In the second survival analysis, time-at-risk was the period between 1.1.1998 and 31.12.2004. “Total years in OST” was used as the variable for substitution treatment. “Total years in prison” was used as the variable for incarceration. “Prison release” was included in the model as a time-dependent covariate. Since data on imprisonment and prison release was available from 1.1.1997, data was left censored (imprisonment dates before 1.1.1998 were omitted from the analyses). Incomplete spells from 31.12.2004 were right censored. Data had to be split into incarceration episodes. Due to the organisation of data, it was not possible to use the Log-Logistic model. However, in this limited time model the proportionality assumption was satisfied also for gender. The proportionality assumptions were tested using Schoenfeld residuals, and scaled Schoenfeld residuals . A Cox regression survival model could therefore be applied and hazard ratios (HR) and 95% CI were reported.
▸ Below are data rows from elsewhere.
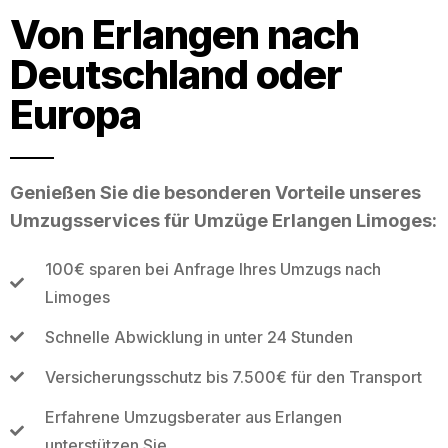
Von Erlangen nach
Deutschland oder
Europa
Genießen Sie die besonderen Vorteile unseres
Umzugsservices für Umzüge Erlangen Limoges:
100€ sparen bei Anfrage Ihres Umzugs nach
Limoges
Schnelle Abwicklung in unter 24 Stunden
Versicherungsschutz bis 7.500€ für den Transport
Erfahrene Umzugsberater aus Erlangen
unterstützen Sie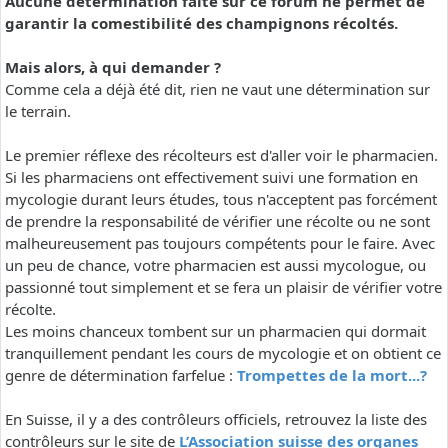
Aucune détermination faite sur ce forum ne permet de
garantir la comestibilité des champignons récoltés.
Mais alors, à qui demander ?
Comme cela a déjà été dit, rien ne vaut une détermination sur
le terrain.
Le premier réflexe des récolteurs est d'aller voir le pharmacien.
Si les pharmaciens ont effectivement suivi une formation en
mycologie durant leurs études, tous n'acceptent pas forcément
de prendre la responsabilité de vérifier une récolte ou ne sont
malheureusement pas toujours compétents pour le faire. Avec
un peu de chance, votre pharmacien est aussi mycologue, ou
passionné tout simplement et se fera un plaisir de vérifier votre
récolte.
Les moins chanceux tombent sur un pharmacien qui dormait
tranquillement pendant les cours de mycologie et on obtient ce
genre de détermination farfelue :
Trompettes de la mort...?
En Suisse, il y a des contrôleurs officiels, retrouvez la liste des
contrôleurs sur le site de
L’Association suisse des organes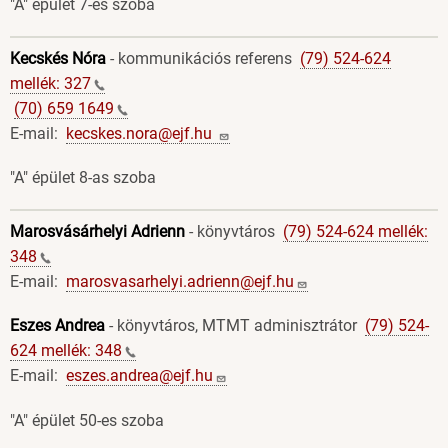
"A" épület 7-es szoba
Kecskés Nóra
- kommunikációs referens
(79) 524-624
mellék:
327
(70) 659
1649
E-mail:
kecskes.nora@ejf.hu
"A" épület 8-as szoba
Marosvásárhelyi Adrienn
- könyvtáros
(79) 524-624 mellék:
348
E-mail:
marosvasarhelyi.adrienn@ejf.hu
Eszes Andrea
- könyvtáros, MTMT adminisztrátor
(79) 524-
624 mellék:
348
E-mail:
eszes.andrea@ejf.hu
"A" épület 50-es szoba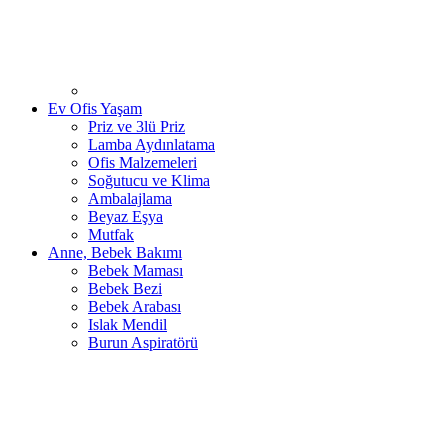
Ev Ofis Yaşam
Priz ve 3lü Priz
Lamba Aydınlatama
Ofis Malzemeleri
Soğutucu ve Klima
Ambalajlama
Beyaz Eşya
Mutfak
Anne, Bebek Bakımı
Bebek Maması
Bebek Bezi
Bebek Arabası
Islak Mendil
Burun Aspiratörü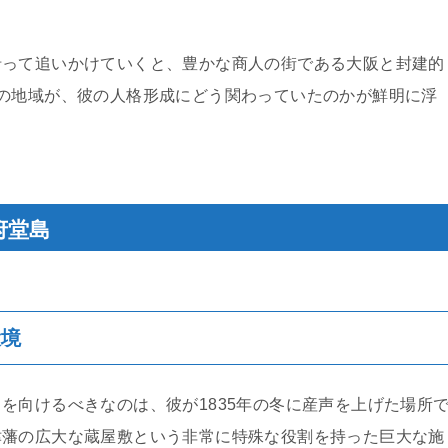
沿って追いかけていくと、豊かな商人の街である大阪と封建的
の地域が、彼の人格形成にどう関わっていたのかが鮮明に浮
府堂島
環境
を向けるべきなのは、彼が1835年の冬に産声を上げた場所
津藩の広大な蔵屋敷という非常に特殊な役割を持った巨大な施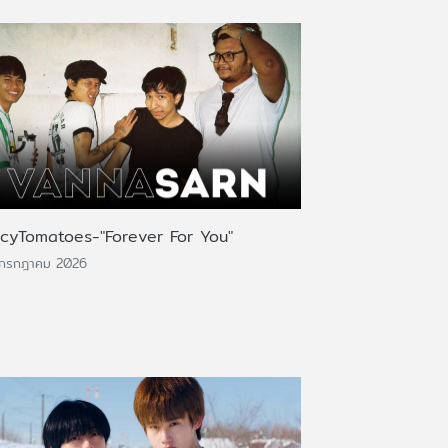
icyTomatoes-"Forever For You"
 กรกฎาคม 2026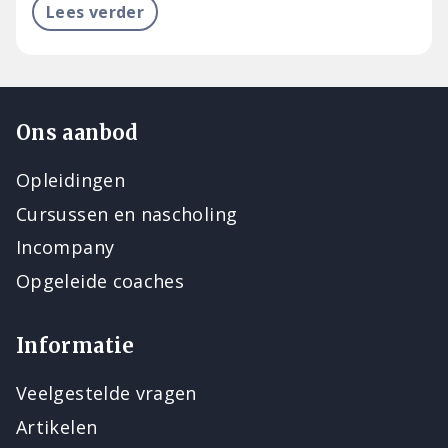
Lees verder
Ons aanbod
Opleidingen
Cursussen en nascholing
Incompany
Opgeleide coaches
Informatie
Veelgestelde vragen
Artikelen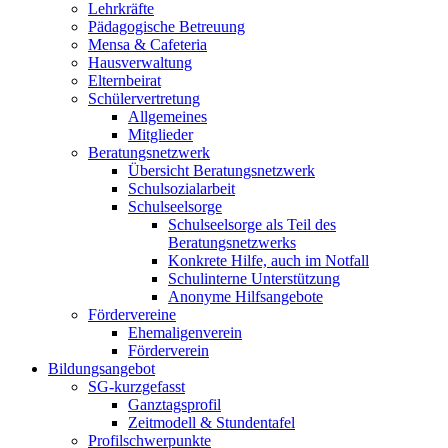
Lehrkräfte
Pädagogische Betreuung
Mensa & Cafeteria
Hausverwaltung
Elternbeirat
Schülervertretung
Allgemeines
Mitglieder
Beratungsnetzwerk
Übersicht Beratungsnetzwerk
Schulsozialarbeit
Schulseelsorge
Schulseelsorge als Teil des
Beratungsnetzwerks
Konkrete Hilfe, auch im Notfall
Schulinterne Unterstützung
Anonyme Hilfsangebote
Fördervereine
Ehemaligenverein
Förderverein
Bildungsangebot
SG-kurzgefasst
Ganztagsprofil
Zeitmodell & Stundentafel
Profilschwerpunkte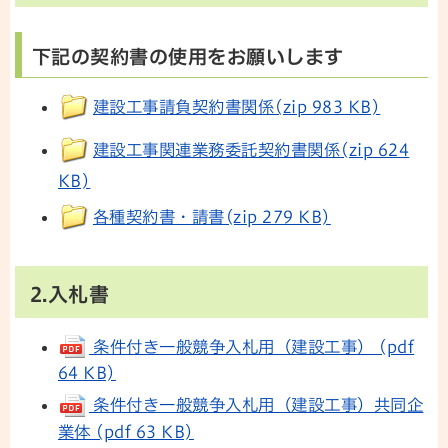
下記の契約書の使用をお願いします
建設工事請負契約書関係(zip 983 KB)
建設工事関連業務委託契約書関係(zip 624
KB)
各種契約書・請書(zip 279 KB)
2.入札書
条件付き一般競争入札用（建設工事） (pdf
64 KB)
条件付き一般競争入札用（建設工事）共同企
業体 (pdf 63 KB)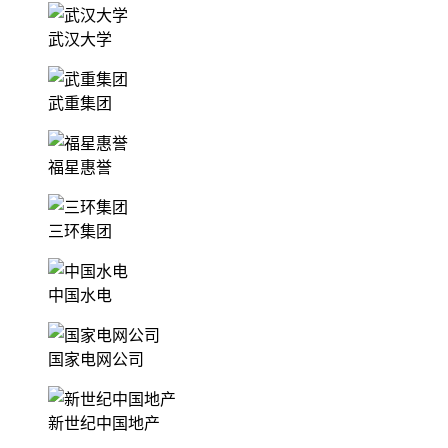
武汉大学
武重集团
福星惠誉
三环集团
中国水电
国家电网公司
新世纪中国地产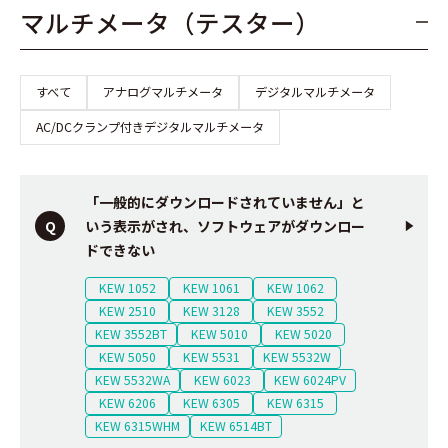
マルチメータ（テスター）
すべて
アナログマルチメータ
デジタルマルチメータ
AC/DCクランプ付きデジタルマルチメータ
「一般的にダウンロードされていません」と
いう表示がされ、ソフトウェアがダウンロー
ドできない
KEW 1052
KEW 1061
KEW 1062
KEW 2510
KEW 3128
KEW 3552
KEW 3552BT
KEW 5010
KEW 5020
KEW 5050
KEW 5531
KEW 5532W
KEW 5532WA
KEW 6023
KEW 6024PV
KEW 6206
KEW 6305
KEW 6315
KEW 6315WHM
KEW 6514BT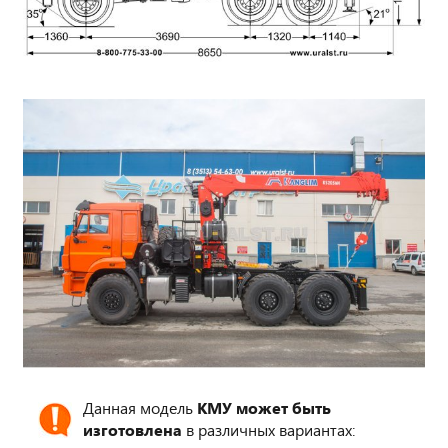
Данная модель
КМУ может быть
изготовлена
в различных вариантах: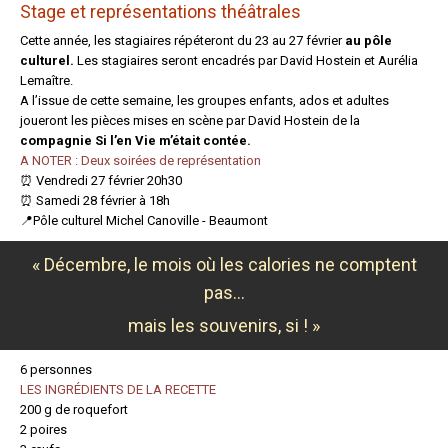
Stage et représentations théâtrales
Cette année, les stagiaires répéteront du 23 au 27 février
au pôle
culturel.
Les stagiaires seront encadrés par David Hostein et Aurélia
Lemaître.
A l’issue de cette semaine, les groupes enfants, ados et adultes
joueront les pièces mises en scène par David Hostein de la
compagnie Si l’en Vie m’était contée.
A NOTER : Deux soirées de représentation
⏰ Vendredi 27 février 20h30
⏰ Samedi 28 février à 18h
📍Pôle culturel Michel Canoville - Beaumont
« Décembre, le mois où les calories ne comptent
pas…
mais les souvenirs, si ! »
6 personnes
LES INGRÉDIENTS DE LA RECETTE
200 g de roquefort
2 poires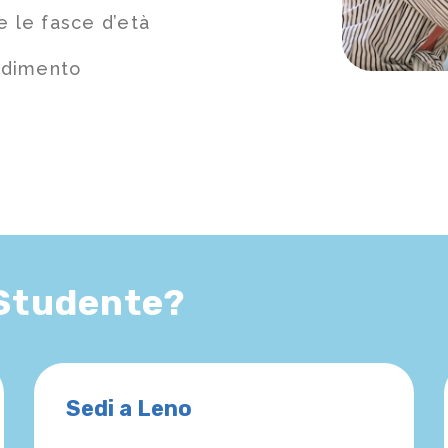
e le fasce d’età
ndimento
 Studente?
Sedi a Leno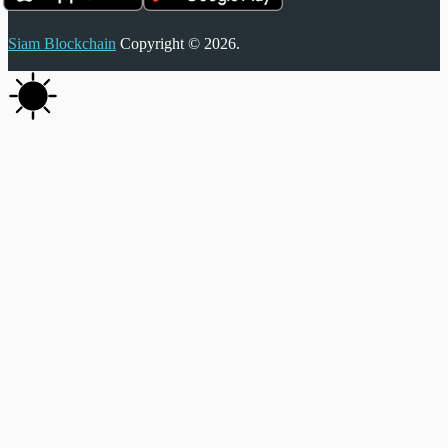
Siam Blockchain
Copyright © 2026.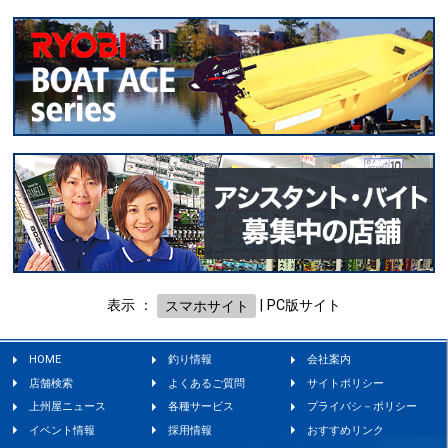
表示 ：
スマホサイト
|
PC版サイト
HOME
釣り情報
会社案内
店舗検索
よくあるご質問
サイトポリシー
上州屋ニュース
各種サービス
プライバシ－ポリシー
イベント情報
採用情報
おすすめリンク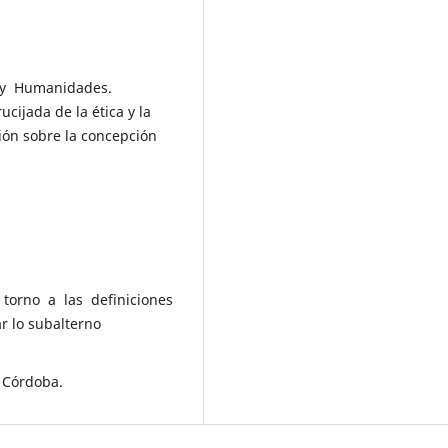
 y Humanidades.
ijada de la ética y la
ación sobre la concepción
n torno a las definiciones
r lo subalterno
e Córdoba.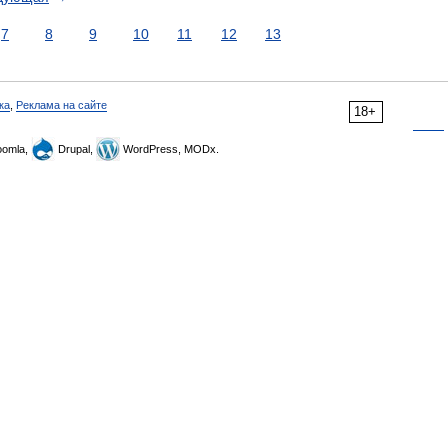
7
8
9
10
11
12
13
ка
,
Реклама на сайте
18+
omla,
Drupal,
WordPress, MODx.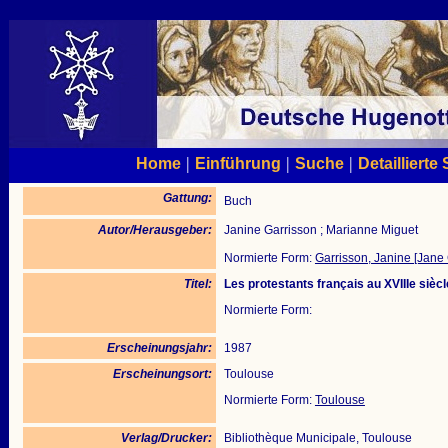
|
|
|
Home
Einführung
Suche
Detaillierte
Gattung:
Buch
Autor/Herausgeber:
Janine Garrisson ; Marianne Miguet
Normierte Form:
Garrisson, Janine [Jane 
Titel:
Les protestants français au XVIIIe siècle
Normierte Form:
Erscheinungsjahr:
1987
Erscheinungsort:
Toulouse
Normierte Form:
Toulouse
Verlag/Drucker:
Bibliothèque Municipale, Toulouse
Four models were assessed. Model 1 comprised of “total years in OST”, “total years in prison” and “prison release”, to measure the effect on mortality without the other variables. “Prison release” was the risk up until three weeks after release. In model 2, the original variables were added to the analyses. In model 3, women were analysed separately and in model 4, men were analysed separately. It was not possible to assess for unshared frailty (unobserved heterogeneity) in Cox regression analyses  and consequently this was not assessed.
The differences in baseline characteristics between the women who reported income from sex work and those who did not, were assessed in post-hoc analysis. The reason for the post-hoc analysis was that sex work significantly decreased survival time in the Log-Logistic analyses and we wanted to determine possible reasons for this. One hypothesis was that high income from sex work allowed these women to consume more drugs and thereby shortening their survival time. To explore this further, we compared the women who reported income from sex work to women who did not. Fisher’s Exact Test was used. For the continuous variables of “total monthly income”, “number of prescription drugs used yesterday”, “amount of heroin per injection”, “number of days used heroin in the past month” and “total amount of heroin used in the past month” a two-sample t-test with equal variances was used.
For all analyses, the significance level was set at 5% level, unless otherwise stated in the text.
This study was approved by the Norwegian Medical Ethics committee, the Norwegian Data Inspectorate and the Norwegian Board of Health Supervision.